One important insight provided by the study by Yazdanyar and Jiang18 concerns the molecular mechanism of the PLTP-mediated up-regulation of the production of apoB-containing lipoproteins by the liver. It was shown to involve increased VLDL lipidation in hepatocyte microsomal lumen, which, they suggest, results from a PLTP-facilitated fusion process of primordial apoB-containing lipoproteins with apoB-free lipid droplets, thus enhancing VLDL secretion into the plasma compartment (see Fig. 1). This builds on the previously recognized mechanism involving the PLTP-mediated enrichment of the liver with vitamin E, leading to decreased levels of reactive oxygen species (ROS) in the liver, and to decreased destruction of newly synthesized apoB through post–endoplasmic reticulum presecretory proteolysis20 (see Fig. 1).
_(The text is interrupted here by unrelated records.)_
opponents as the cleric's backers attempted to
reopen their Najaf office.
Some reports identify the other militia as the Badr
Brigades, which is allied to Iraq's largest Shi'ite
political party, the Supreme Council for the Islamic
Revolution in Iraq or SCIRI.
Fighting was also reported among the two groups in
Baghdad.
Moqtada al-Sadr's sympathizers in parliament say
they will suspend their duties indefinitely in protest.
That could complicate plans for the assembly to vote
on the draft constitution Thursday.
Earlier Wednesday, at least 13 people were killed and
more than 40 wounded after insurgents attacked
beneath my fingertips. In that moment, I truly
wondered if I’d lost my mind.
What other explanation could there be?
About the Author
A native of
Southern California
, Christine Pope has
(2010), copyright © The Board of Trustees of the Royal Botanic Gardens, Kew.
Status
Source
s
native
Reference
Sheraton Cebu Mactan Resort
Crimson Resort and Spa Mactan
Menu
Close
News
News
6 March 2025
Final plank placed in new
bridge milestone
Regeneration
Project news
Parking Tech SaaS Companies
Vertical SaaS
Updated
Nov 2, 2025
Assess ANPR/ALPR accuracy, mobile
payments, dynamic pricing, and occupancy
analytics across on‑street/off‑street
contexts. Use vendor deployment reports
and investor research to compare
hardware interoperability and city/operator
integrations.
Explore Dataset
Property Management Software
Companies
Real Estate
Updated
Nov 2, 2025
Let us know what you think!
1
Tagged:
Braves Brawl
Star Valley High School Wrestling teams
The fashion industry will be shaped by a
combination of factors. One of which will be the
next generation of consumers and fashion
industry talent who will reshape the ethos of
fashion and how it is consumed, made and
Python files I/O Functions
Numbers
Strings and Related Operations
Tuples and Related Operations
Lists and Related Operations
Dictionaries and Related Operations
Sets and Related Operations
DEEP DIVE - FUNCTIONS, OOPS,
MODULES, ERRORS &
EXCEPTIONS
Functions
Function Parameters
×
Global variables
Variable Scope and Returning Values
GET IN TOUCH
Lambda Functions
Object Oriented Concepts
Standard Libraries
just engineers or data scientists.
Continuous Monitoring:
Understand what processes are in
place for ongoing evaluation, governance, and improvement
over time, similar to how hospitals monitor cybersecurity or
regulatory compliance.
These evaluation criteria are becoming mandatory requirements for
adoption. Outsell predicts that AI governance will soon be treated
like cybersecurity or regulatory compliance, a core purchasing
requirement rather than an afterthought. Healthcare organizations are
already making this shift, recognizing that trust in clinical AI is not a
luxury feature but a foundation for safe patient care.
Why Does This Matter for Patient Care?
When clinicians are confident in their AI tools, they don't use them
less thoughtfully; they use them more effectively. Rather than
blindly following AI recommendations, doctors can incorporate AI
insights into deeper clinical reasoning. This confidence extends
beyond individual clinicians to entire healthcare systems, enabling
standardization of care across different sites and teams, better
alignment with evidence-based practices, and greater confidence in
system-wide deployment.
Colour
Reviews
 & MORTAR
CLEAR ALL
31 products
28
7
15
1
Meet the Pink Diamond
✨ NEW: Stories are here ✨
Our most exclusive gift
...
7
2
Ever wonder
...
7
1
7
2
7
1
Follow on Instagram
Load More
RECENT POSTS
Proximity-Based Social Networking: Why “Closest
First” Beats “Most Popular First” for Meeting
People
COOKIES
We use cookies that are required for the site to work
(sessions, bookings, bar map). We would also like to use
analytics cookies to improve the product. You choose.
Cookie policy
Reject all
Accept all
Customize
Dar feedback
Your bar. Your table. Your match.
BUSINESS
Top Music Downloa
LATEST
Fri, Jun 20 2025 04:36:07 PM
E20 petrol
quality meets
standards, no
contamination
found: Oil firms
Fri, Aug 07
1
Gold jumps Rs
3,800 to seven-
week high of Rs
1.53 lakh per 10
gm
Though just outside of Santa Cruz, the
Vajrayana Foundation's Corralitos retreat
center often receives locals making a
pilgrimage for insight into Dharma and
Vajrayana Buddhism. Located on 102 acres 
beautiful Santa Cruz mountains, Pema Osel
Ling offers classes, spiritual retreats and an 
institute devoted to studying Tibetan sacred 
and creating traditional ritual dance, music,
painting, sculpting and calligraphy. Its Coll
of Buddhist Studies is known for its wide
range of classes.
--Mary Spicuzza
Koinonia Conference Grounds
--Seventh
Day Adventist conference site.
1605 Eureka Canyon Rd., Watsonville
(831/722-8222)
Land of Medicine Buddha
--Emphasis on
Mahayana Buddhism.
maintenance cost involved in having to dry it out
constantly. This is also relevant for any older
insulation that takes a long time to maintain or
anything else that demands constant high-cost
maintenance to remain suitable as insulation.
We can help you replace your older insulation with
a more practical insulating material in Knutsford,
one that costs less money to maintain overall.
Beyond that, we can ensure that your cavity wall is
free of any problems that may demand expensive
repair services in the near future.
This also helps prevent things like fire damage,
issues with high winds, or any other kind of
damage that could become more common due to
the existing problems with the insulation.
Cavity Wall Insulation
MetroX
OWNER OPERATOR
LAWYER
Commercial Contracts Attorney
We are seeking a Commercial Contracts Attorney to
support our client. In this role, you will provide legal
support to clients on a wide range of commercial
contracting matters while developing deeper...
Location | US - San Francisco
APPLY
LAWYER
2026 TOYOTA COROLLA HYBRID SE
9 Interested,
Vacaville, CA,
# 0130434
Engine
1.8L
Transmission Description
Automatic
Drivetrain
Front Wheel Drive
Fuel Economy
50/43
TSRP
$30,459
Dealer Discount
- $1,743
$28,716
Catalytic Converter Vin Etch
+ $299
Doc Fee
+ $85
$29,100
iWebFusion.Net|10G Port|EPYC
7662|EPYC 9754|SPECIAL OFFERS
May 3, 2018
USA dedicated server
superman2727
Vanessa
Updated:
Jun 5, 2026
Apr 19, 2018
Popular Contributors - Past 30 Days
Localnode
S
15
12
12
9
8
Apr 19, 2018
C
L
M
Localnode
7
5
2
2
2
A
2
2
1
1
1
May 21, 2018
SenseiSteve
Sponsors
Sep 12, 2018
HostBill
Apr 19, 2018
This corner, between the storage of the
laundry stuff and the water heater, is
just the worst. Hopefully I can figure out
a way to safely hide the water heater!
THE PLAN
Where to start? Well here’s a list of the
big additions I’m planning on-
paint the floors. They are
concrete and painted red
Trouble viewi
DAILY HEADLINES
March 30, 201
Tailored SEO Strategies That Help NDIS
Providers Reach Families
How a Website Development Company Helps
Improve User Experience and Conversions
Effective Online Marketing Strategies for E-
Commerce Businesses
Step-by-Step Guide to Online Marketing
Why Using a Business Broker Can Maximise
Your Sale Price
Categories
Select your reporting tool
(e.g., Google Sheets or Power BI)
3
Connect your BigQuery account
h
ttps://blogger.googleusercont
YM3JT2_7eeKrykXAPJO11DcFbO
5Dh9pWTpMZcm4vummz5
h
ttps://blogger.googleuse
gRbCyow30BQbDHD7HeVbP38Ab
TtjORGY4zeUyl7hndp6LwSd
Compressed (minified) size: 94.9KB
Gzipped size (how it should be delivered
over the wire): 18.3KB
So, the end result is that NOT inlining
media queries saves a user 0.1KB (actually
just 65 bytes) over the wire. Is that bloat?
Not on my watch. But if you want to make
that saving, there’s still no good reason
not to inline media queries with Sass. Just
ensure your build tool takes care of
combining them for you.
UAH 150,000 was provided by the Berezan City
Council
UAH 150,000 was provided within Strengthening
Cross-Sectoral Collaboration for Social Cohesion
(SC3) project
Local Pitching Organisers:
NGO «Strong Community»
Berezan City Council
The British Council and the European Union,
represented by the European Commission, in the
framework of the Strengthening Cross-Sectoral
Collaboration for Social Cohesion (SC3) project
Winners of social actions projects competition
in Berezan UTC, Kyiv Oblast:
Because there is compelling evidence that PLTP plays a role in increasing the production and circulating levels of proatherogenic apoB-containing lipoproteins, targeting liver PLTP may be a promising strategy in fighting against atherosclerosis and cardiovascular disease. However, it must be remembered that PLTP belongs to the lipid transfer/lipopolysaccharide-binding protein (LT/LBP) gene family, including the LPS-binding protein (LPB), the neutrophil bactericidal permeability increasing protein (BPI), and CETP. It is part of a superfamily including the short and long PLUNC (palate, lung, and nasal epithelium clone) proteins that are involved in LPS metabolism and innate immunity. LPS are located at the surface of Gram-negative bacteria and activate the TLR4 (Toll-like receptor 4) of immune cells to produce proinflammatory mediators. Lipoproteins are known to be effective LPS carriers, and previous studies reported that PLTP promotes the transfer of LPS to lipoproteins, thus leading to its neutralization, transport back to the liver, and elimination in the bile.21-24 In combination with lipoproteins (mostly HDL in mice), PLTP was found to mediate reverse LPS transport in a multistep process involving sequentially the disaggregation of LPS, its binding to lipoprotein carriers, and its ultimate biliary excretion25 (see Fig. 1). The PLTP-mediated reverse LPS transport pathway was associated with stronger resistance to endotoxic shock and to a higher survival rate in LPS-injected mice. Liver PLTP might be necessary at both ends of reverse LPS transport by providing lipoprotein material for LPS binding in the initial step and by offering a unique route for its irreversible detoxification through biliary excretion in the final step (see Fig. 1).

Laurent Lagrost, Ph.D.*, * Institut National de la Santé et de la Recherche Médicale, UMR866 “Lipids, Nutrition, Cancer”, Faculté de Médecine, Université de Bourgogne, Dijon, France.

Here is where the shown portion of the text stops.